Nicki: Yes, I think when these early stages happen we aren’t necessarily aware of what is going on and what is happening to us. I’m now 45 years old so probably the prime example of someone heading towards this stage of life. I don’t necessarily feel any different at the moment but feel it is really important to learn more about what I should be looking out for. When I teach, I really try and make it accessible for women going into that perimenopausal stage. I find that a lot of women feel very tired and don’t have the motivation or energy all the time. What we need to realise is that this is really normal. To get fit it does not mean you have to do hours of training like you might once have, it is all about just changing up the routine, making sure you are getting some healthy, daily movement in every day, even just 10 minutes will be really beneficial.

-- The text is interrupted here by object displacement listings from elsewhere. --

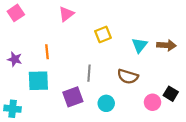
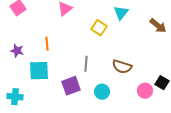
yellow square: (103, 34) -> (99, 28), turned -35
cyan triangle: (140, 45) -> (121, 13), moved
brown arrow: (166, 45) -> (158, 26), moved, turned 36

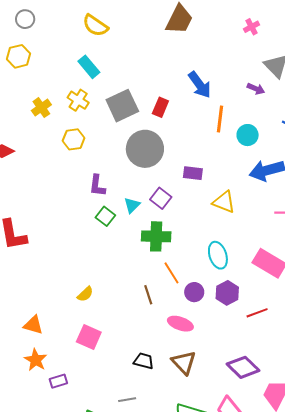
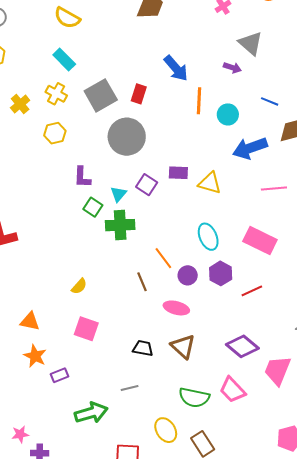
purple rectangle: (193, 173) -> (178, 173), moved
green cross: (156, 236) -> (120, 225), moved

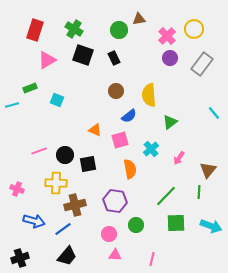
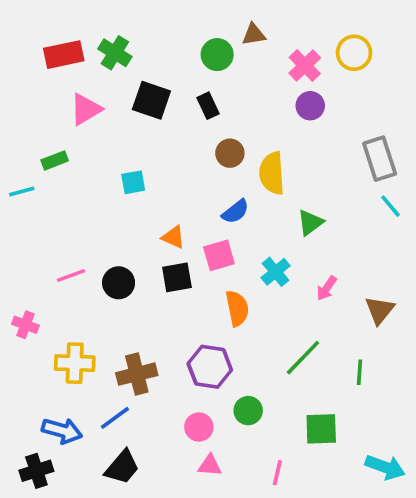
green cross: (74, 29) -> (115, 53), moved
red rectangle: (35, 30) -> (64, 55), turned 60
gray rectangle: (202, 64) -> (380, 159), moved, turned -55
brown circle: (116, 91) -> (230, 153), moved
cyan square: (57, 100) -> (133, 182), moved, turned -32
black square: (88, 164) -> (177, 277), moved
yellow cross: (56, 183) -> (75, 363), moved
pink cross: (17, 189) -> (25, 325), moved
green line: (199, 192) -> (360, 372), moved
blue arrow: (34, 221) -> (62, 431), moved
green square: (176, 223) -> (321, 429), moved
cyan arrow: (211, 226) -> (385, 467), moved

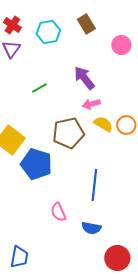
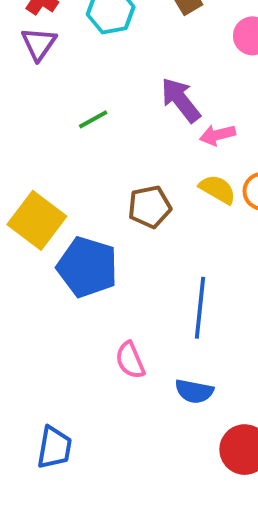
pink arrow: (91, 104) -> (217, 135), moved
brown pentagon: (68, 133) -> (150, 207), size x0.7

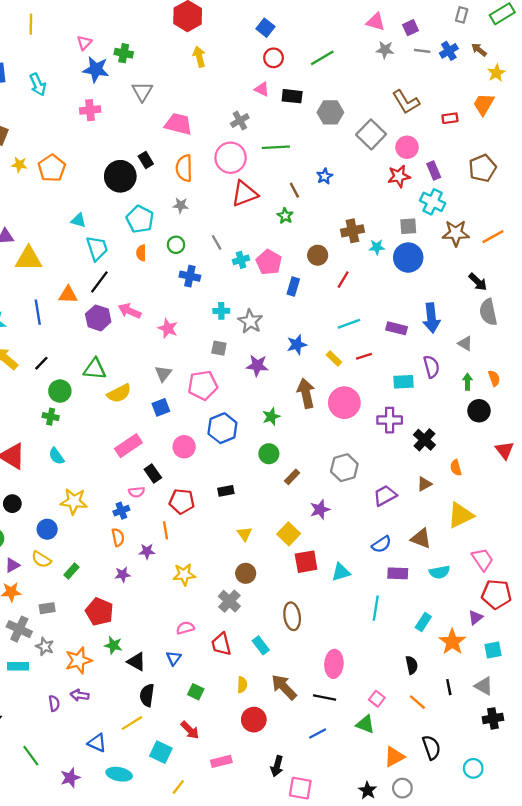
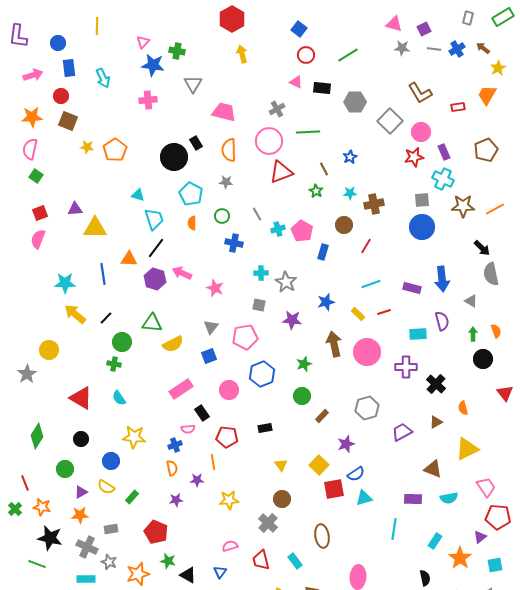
cyan star: (377, 247) -> (350, 193), moved
blue semicircle: (381, 544) -> (356, 474), moved

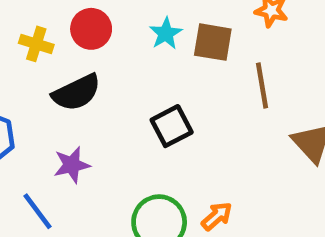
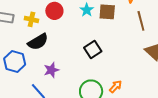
brown line: (262, 86) -> (141, 21), moved
black semicircle: (77, 93) -> (38, 42), moved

How can we understand the menopause?
Shazadi: … In order to understand what we should be looking out for and what we should be aware of, I think it is really important to understand the definitions when it comes to this topic.
We can separate it into menopause (when your periods stop), perimenopause (the time leading up to this) and then we can separate this further into early perimenopause and late perimenopause. In early, you may not have the obvious cycle changes. The symptoms in early perimenopause typically include the fatigue, the tiredness, flatness and lack of energy, whereas during the later stages the gaps between your periods get larger, they may get heavier, the hot flushes, night sweats etc.

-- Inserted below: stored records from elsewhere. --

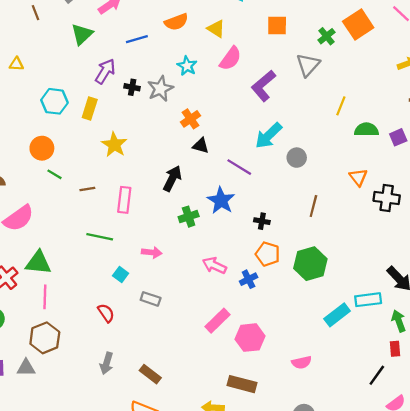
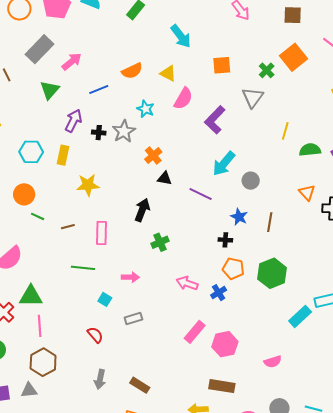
yellow star: (114, 145) -> (88, 185), turned -30
blue star: (221, 200) -> (239, 217), moved, size x0.7
gray rectangle: (151, 299) -> (133, 319), turned -30

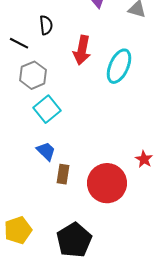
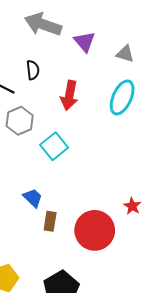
cyan ellipse: (119, 66) -> (122, 97), moved
cyan square: (47, 109) -> (54, 146), moved

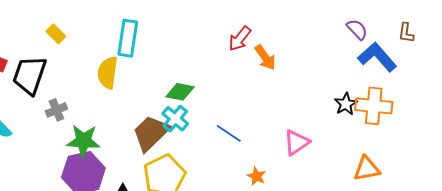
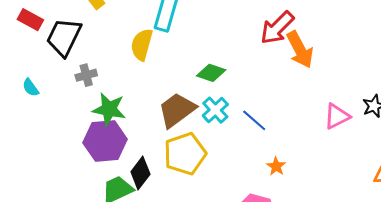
red arrow: (240, 39) -> (277, 28), size x1.4
orange arrow: (265, 57) -> (300, 50), size x1.4
cyan cross: (175, 119) -> (215, 110), moved
pink triangle: (297, 143) -> (337, 116), moved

So often when you see women not having the energy, they could be in the early stages. My view is that all women get symptoms but maybe they are not so pronounced in some women, the symptoms are not so impactful. Nowadays we are juggling so many things that our menopausal symptoms are more impactful and obvious – i.e. they get in the way of our everyday lives!

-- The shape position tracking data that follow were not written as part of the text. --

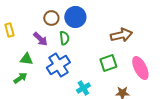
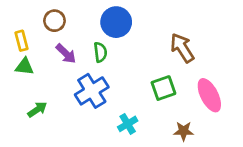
brown circle: (51, 18) -> (54, 21), moved
brown arrow: (121, 35) -> (182, 48), turned -110
green triangle: (26, 59) -> (24, 67), moved

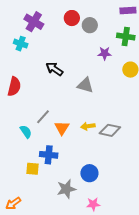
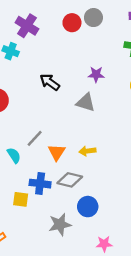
gray circle: (90, 25) -> (93, 18), moved
purple star: (105, 53) -> (96, 74), moved
gray diamond: (110, 130) -> (70, 180), moved
pink star: (93, 204) -> (104, 244), moved

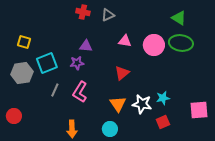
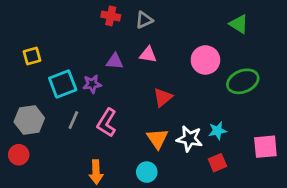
pink triangle: (125, 41) -> (148, 55), moved
yellow square: (24, 42) -> (32, 56), turned -32
green ellipse: (181, 43) -> (243, 81), moved, turned -30
purple star: (77, 63) -> (92, 84), moved
gray hexagon: (22, 73) -> (29, 120), moved

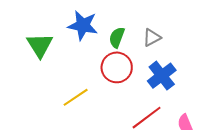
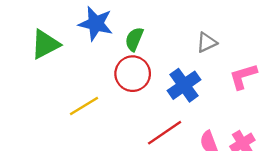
gray triangle: (152, 38) -> (207, 42), moved
green triangle: (40, 45) -> (45, 44), turned 32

So often I see women confused as to why they are feeling so bad when their mothers’ seemingly ‘sailed’ through the process. The facts are lifestyles have really developed and changed. As modern women we are stretched in so many different directions that it is no wonder that the symptoms have a more profound effect on our general lives.
Something else to think about, particularly in your area Nicki, is a woman’s exercise routine in relation to managing the loss of muscle mass and bone density.
How do we need to adapt our exercise routine when it comes to the menopause?
Nicki : When it comes to getting older, muscle and bone density is so so important to think about because begins to decrease really early on – much earlier than we think! We are not really aware of that. In our 30’s is when we need to start thinking about this. Weight bearing, body weight, Pilates exercises, impact exercises are all really good for bone density. We need to fight that reduction of bone density all the time.
Shahzadi: additional to decreasing bone density and muscle mass from our 30s, calcium, vitamin d and iron are also other areas where we might need to channel our focus to ensure we have no nutritional deficiencies.
What exercises would you recommend for women heading towards this stage of life?
Nicki: the real focus here is on weight bearing activity, the obvious one being something like running. A key point to remember is that when we do the same impact activity for 10 minutes, after that 10 minutes there is a cutoff point whereby the activity no longer positively impacts muscle mass and bone density. This is why time and time again I emphasize the importance and significance of movement for as little as 10 minutes – it really Is a whole lot better than nothing and can do your muscles and bones the world of good.
Planking is a good example – great for wrists, our wrists tend to get weak so it is really important to load them with bodyweight early on – the same with our ankles. Really just keeping mobile and moving through our joints/ body is so essential as we move through the aging process. Adding weights is of course another way of creating power through your body and creating an impact by actively loading to contribute to building that essential muscle mass and keeping our bones stable and strong.
Shahzadi: I really like your point about the 10 minutes. At the moment I, (like I am sure many others during this pandemic!) am finding it very hard to motivate myself, especially when feeling tired and lethargic. Going back to those early perimenopause symptoms; feelings of flatness, tiredness and feeling lethargic can really get in the way of you getting up and getting a workout done. That being said when you focus on just 10 minutes and really break it down, the whole thing seems a lot more manageable. More often than not I will set out to move for 10 minutes and end up doing longer because it actually becomes very enjoyable.